■ WHAT NEEDS TO BE DONE ■
Among the records that follow, set down only the lines from the one containing "Fertigungsplaner" to the one containing "ändern oder widerr", both included, exactly.

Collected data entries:
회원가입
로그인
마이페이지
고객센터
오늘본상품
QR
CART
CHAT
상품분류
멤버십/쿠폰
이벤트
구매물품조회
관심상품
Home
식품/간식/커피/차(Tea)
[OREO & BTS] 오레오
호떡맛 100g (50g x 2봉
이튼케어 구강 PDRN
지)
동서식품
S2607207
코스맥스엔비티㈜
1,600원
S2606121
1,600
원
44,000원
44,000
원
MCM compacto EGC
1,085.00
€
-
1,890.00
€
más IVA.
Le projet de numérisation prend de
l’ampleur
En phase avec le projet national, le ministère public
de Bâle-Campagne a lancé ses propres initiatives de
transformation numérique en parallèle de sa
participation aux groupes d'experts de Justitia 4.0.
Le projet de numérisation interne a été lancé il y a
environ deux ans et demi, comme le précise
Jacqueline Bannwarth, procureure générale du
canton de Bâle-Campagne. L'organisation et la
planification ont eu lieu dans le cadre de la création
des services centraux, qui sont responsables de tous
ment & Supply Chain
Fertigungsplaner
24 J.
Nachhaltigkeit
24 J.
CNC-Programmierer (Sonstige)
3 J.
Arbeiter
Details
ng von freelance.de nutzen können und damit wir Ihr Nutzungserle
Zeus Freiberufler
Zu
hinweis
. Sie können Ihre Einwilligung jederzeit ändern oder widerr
...
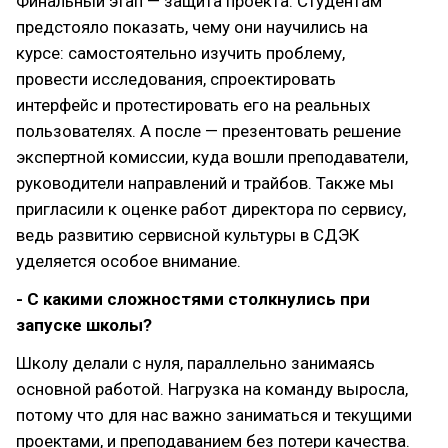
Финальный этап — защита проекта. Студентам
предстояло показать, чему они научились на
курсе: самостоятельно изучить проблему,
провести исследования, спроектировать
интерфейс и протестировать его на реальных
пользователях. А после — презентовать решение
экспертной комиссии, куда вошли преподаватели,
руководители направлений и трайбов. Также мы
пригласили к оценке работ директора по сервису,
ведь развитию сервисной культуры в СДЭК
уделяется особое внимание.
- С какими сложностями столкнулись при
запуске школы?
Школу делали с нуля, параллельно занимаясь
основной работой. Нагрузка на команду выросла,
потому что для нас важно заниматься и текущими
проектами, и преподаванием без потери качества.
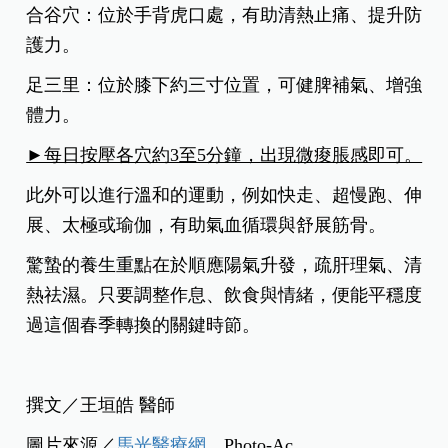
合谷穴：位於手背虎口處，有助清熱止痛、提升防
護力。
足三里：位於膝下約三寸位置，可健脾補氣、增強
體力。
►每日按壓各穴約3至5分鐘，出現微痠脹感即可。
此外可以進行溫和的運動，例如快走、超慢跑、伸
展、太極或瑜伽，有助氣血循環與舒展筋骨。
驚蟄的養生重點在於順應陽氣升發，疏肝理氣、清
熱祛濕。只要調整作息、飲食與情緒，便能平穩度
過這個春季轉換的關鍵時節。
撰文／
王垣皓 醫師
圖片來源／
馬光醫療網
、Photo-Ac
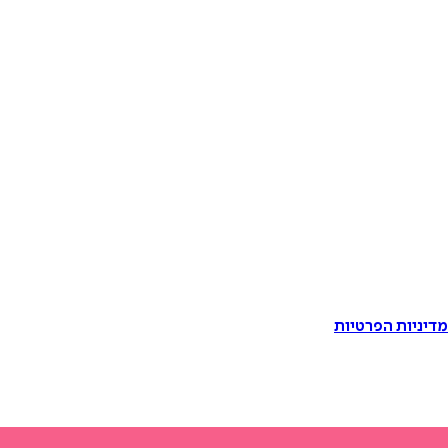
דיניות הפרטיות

■ RESPONSE TO THE EXERCISE ■
Fertigungsplaner
24 J.
Nachhaltigkeit
24 J.
CNC-Programmierer (Sonstige)
3 J.
Arbeiter
Details
ng von freelance.de nutzen können und damit wir Ihr Nutzungserle
Zeus Freiberufler
Zu
hinweis
. Sie können Ihre Einwilligung jederzeit ändern oder widerr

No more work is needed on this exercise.